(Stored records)
────────────────
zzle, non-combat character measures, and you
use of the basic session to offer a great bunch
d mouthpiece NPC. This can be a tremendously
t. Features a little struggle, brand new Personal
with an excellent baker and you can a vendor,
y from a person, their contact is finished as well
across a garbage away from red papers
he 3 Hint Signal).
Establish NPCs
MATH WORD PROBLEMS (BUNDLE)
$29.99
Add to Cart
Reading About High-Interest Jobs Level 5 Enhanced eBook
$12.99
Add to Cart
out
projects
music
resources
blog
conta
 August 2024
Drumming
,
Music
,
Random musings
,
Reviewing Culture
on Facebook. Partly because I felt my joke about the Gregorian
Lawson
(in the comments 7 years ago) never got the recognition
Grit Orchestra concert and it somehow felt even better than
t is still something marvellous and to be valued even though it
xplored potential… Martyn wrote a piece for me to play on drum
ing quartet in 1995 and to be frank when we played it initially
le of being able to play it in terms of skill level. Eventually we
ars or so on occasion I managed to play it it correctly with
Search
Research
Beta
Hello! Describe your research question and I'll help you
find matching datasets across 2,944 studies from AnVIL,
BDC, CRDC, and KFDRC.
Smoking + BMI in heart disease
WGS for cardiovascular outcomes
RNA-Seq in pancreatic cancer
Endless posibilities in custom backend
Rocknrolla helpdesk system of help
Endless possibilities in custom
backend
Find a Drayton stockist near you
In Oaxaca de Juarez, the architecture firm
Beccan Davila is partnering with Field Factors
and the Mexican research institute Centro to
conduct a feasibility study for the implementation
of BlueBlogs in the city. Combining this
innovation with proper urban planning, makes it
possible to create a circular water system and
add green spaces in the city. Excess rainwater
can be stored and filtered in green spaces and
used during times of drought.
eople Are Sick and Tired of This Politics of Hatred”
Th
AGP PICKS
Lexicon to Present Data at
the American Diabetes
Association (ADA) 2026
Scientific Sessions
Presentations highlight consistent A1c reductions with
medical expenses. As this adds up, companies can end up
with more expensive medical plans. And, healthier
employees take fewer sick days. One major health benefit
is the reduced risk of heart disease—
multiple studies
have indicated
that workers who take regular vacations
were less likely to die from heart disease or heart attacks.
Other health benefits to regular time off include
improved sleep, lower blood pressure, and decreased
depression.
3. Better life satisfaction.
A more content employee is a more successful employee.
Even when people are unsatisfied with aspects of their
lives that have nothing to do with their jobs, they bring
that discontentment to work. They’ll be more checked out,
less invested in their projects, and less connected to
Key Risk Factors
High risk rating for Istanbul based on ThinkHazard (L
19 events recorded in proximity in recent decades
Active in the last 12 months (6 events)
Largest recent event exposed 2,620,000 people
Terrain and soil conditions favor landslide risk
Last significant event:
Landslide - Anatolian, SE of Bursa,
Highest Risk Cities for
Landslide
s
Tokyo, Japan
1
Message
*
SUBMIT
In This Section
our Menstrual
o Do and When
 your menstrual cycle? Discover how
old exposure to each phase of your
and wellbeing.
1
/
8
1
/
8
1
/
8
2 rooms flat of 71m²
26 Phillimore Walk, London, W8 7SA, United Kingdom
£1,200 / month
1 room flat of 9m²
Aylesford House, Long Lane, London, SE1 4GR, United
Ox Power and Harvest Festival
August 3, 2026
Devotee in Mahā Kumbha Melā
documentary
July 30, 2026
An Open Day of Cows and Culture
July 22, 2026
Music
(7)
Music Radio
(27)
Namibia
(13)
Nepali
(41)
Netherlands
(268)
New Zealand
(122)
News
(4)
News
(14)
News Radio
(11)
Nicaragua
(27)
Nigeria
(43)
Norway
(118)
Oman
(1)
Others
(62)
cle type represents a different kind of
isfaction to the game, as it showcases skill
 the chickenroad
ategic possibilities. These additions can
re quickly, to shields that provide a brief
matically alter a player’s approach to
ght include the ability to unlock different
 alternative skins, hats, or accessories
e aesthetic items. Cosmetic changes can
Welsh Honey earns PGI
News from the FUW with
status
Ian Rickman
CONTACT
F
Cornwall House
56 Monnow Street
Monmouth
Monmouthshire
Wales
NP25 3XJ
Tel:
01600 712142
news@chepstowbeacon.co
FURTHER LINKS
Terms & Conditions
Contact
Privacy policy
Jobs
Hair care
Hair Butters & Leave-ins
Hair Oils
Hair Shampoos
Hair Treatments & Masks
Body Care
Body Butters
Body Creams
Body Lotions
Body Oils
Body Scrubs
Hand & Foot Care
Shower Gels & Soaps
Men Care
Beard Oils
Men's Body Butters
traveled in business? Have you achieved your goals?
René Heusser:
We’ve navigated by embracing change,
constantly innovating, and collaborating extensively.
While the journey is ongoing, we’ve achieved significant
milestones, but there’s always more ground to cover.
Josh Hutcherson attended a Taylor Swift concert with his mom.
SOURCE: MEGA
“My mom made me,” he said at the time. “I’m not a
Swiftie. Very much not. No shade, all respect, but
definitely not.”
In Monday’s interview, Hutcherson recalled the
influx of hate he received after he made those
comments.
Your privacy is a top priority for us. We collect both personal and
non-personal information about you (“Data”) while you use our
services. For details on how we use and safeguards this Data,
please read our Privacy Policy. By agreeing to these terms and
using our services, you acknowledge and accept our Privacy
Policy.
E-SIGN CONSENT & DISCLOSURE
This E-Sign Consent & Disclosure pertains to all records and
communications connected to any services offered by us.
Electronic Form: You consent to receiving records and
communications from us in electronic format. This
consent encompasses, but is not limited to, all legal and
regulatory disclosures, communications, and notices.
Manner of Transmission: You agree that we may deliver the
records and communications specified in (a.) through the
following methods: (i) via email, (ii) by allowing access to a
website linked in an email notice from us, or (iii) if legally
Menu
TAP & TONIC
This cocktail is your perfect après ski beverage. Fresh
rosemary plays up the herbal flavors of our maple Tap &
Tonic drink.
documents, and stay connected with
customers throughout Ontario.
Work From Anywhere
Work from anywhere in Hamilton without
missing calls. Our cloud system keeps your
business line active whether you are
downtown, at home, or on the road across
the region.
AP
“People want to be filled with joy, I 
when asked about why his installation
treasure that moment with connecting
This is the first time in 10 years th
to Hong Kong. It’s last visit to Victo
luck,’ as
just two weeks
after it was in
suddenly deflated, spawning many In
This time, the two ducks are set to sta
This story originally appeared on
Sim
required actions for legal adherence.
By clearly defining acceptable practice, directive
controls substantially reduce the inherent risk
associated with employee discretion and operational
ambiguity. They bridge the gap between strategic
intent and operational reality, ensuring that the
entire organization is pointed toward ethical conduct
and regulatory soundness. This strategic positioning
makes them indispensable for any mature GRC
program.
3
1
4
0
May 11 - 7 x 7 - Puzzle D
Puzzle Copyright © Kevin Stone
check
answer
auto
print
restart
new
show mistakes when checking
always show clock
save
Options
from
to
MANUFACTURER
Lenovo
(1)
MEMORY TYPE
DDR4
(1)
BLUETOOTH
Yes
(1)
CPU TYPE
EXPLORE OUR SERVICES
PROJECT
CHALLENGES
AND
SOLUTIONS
────────────────
What is expected: Copy out every record exactly; leave nothing out.

Solution for this task:
zzle, non-combat character measures, and you
use of the basic session to offer a great bunch
d mouthpiece NPC. This can be a tremendously
t. Features a little struggle, brand new Personal
with an excellent baker and you can a vendor,
y from a person, their contact is finished as well
across a garbage away from red papers
he 3 Hint Signal).
Establish NPCs
MATH WORD PROBLEMS (BUNDLE)
$29.99
Add to Cart
Reading About High-Interest Jobs Level 5 Enhanced eBook
$12.99
Add to Cart
out
projects
music
resources
blog
conta
 August 2024
Drumming
,
Music
,
Random musings
,
Reviewing Culture
on Facebook. Partly because I felt my joke about the Gregorian
Lawson
(in the comments 7 years ago) never got the recognition
Grit Orchestra concert and it somehow felt even better than
t is still something marvellous and to be valued even though it
xplored potential… Martyn wrote a piece for me to play on drum
ing quartet in 1995 and to be frank when we played it initially
le of being able to play it in terms of skill level. Eventually we
ars or so on occasion I managed to play it it correctly with
Search
Research
Beta
Hello! Describe your research question and I'll help you
find matching datasets across 2,944 studies from AnVIL,
BDC, CRDC, and KFDRC.
Smoking + BMI in heart disease
WGS for cardiovascular outcomes
RNA-Seq in pancreatic cancer
Endless posibilities in custom backend
Rocknrolla helpdesk system of help
Endless possibilities in custom
backend
Find a Drayton stockist near you
In Oaxaca de Juarez, the architecture firm
Beccan Davila is partnering with Field Factors
and the Mexican research institute Centro to
conduct a feasibility study for the implementation
of BlueBlogs in the city. Combining this
innovation with proper urban planning, makes it
possible to create a circular water system and
add green spaces in the city. Excess rainwater
can be stored and filtered in green spaces and
used during times of drought.
eople Are Sick and Tired of This Politics of Hatred”
Th
AGP PICKS
Lexicon to Present Data at
the American Diabetes
Association (ADA) 2026
Scientific Sessions
Presentations highlight consistent A1c reductions with
medical expenses. As this adds up, companies can end up
with more expensive medical plans. And, healthier
employees take fewer sick days. One major health benefit
is the reduced risk of heart disease—
multiple studies
have indicated
that workers who take regular vacations
were less likely to die from heart disease or heart attacks.
Other health benefits to regular time off include
improved sleep, lower blood pressure, and decreased
depression.
3. Better life satisfaction.
A more content employee is a more successful employee.
Even when people are unsatisfied with aspects of their
lives that have nothing to do with their jobs, they bring
that discontentment to work. They’ll be more checked out,
less invested in their projects, and less connected to
Key Risk Factors
High risk rating for Istanbul based on ThinkHazard (L
19 events recorded in proximity in recent decades
Active in the last 12 months (6 events)
Largest recent event exposed 2,620,000 people
Terrain and soil conditions favor landslide risk
Last significant event:
Landslide - Anatolian, SE of Bursa,
Highest Risk Cities for
Landslide
s
Tokyo, Japan
1
Message
*
SUBMIT
In This Section
our Menstrual
o Do and When
 your menstrual cycle? Discover how
old exposure to each phase of your
and wellbeing.
1
/
8
1
/
8
1
/
8
2 rooms flat of 71m²
26 Phillimore Walk, London, W8 7SA, United Kingdom
£1,200 / month
1 room flat of 9m²
Aylesford House, Long Lane, London, SE1 4GR, United
Ox Power and Harvest Festival
August 3, 2026
Devotee in Mahā Kumbha Melā
documentary
July 30, 2026
An Open Day of Cows and Culture
July 22, 2026
Music
(7)
Music Radio
(27)
Namibia
(13)
Nepali
(41)
Netherlands
(268)
New Zealand
(122)
News
(4)
News
(14)
News Radio
(11)
Nicaragua
(27)
Nigeria
(43)
Norway
(118)
Oman
(1)
Others
(62)
cle type represents a different kind of
isfaction to the game, as it showcases skill
 the chickenroad
ategic possibilities. These additions can
re quickly, to shields that provide a brief
matically alter a player’s approach to
ght include the ability to unlock different
 alternative skins, hats, or accessories
e aesthetic items. Cosmetic changes can
Welsh Honey earns PGI
News from the FUW with
status
Ian Rickman
CONTACT
F
Cornwall House
56 Monnow Street
Monmouth
Monmouthshire
Wales
NP25 3XJ
Tel:
01600 712142
news@chepstowbeacon.co
FURTHER LINKS
Terms & Conditions
Contact
Privacy policy
Jobs
Hair care
Hair Butters & Leave-ins
Hair Oils
Hair Shampoos
Hair Treatments & Masks
Body Care
Body Butters
Body Creams
Body Lotions
Body Oils
Body Scrubs
Hand & Foot Care
Shower Gels & Soaps
Men Care
Beard Oils
Men's Body Butters
traveled in business? Have you achieved your goals?
René Heusser:
We’ve navigated by embracing change,
constantly innovating, and collaborating extensively.
While the journey is ongoing, we’ve achieved significant
milestones, but there’s always more ground to cover.
Josh Hutcherson attended a Taylor Swift concert with his mom.
SOURCE: MEGA
“My mom made me,” he said at the time. “I’m not a
Swiftie. Very much not. No shade, all respect, but
definitely not.”
In Monday’s interview, Hutcherson recalled the
influx of hate he received after he made those
comments.
Your privacy is a top priority for us. We collect both personal and
non-personal information about you (“Data”) while you use our
services. For details on how we use and safeguards this Data,
please read our Privacy Policy. By agreeing to these terms and
using our services, you acknowledge and accept our Privacy
Policy.
E-SIGN CONSENT & DISCLOSURE
This E-Sign Consent & Disclosure pertains to all records and
communications connected to any services offered by us.
Electronic Form: You consent to receiving records and
communications from us in electronic format. This
consent encompasses, but is not limited to, all legal and
regulatory disclosures, communications, and notices.
Manner of Transmission: You agree that we may deliver the
records and communications specified in (a.) through the
following methods: (i) via email, (ii) by allowing access to a
website linked in an email notice from us, or (iii) if legally
Menu
TAP & TONIC
This cocktail is your perfect après ski beverage. Fresh
rosemary plays up the herbal flavors of our maple Tap &
Tonic drink.
documents, and stay connected with
customers throughout Ontario.
Work From Anywhere
Work from anywhere in Hamilton without
missing calls. Our cloud system keeps your
business line active whether you are
downtown, at home, or on the road across
the region.
AP
“People want to be filled with joy, I 
when asked about why his installation
treasure that moment with connecting
This is the first time in 10 years th
to Hong Kong. It’s last visit to Victo
luck,’ as
just two weeks
after it was in
suddenly deflated, spawning many In
This time, the two ducks are set to sta
This story originally appeared on
Sim
required actions for legal adherence.
By clearly defining acceptable practice, directive
controls substantially reduce the inherent risk
associated with employee discretion and operational
ambiguity. They bridge the gap between strategic
intent and operational reality, ensuring that the
entire organization is pointed toward ethical conduct
and regulatory soundness. This strategic positioning
makes them indispensable for any mature GRC
program.
3
1
4
0
May 11 - 7 x 7 - Puzzle D
Puzzle Copyright © Kevin Stone
check
answer
auto
print
restart
new
show mistakes when checking
always show clock
save
Options
from
to
MANUFACTURER
Lenovo
(1)
MEMORY TYPE
DDR4
(1)
BLUETOOTH
Yes
(1)
CPU TYPE
EXPLORE OUR SERVICES
PROJECT
CHALLENGES
AND
SOLUTIONS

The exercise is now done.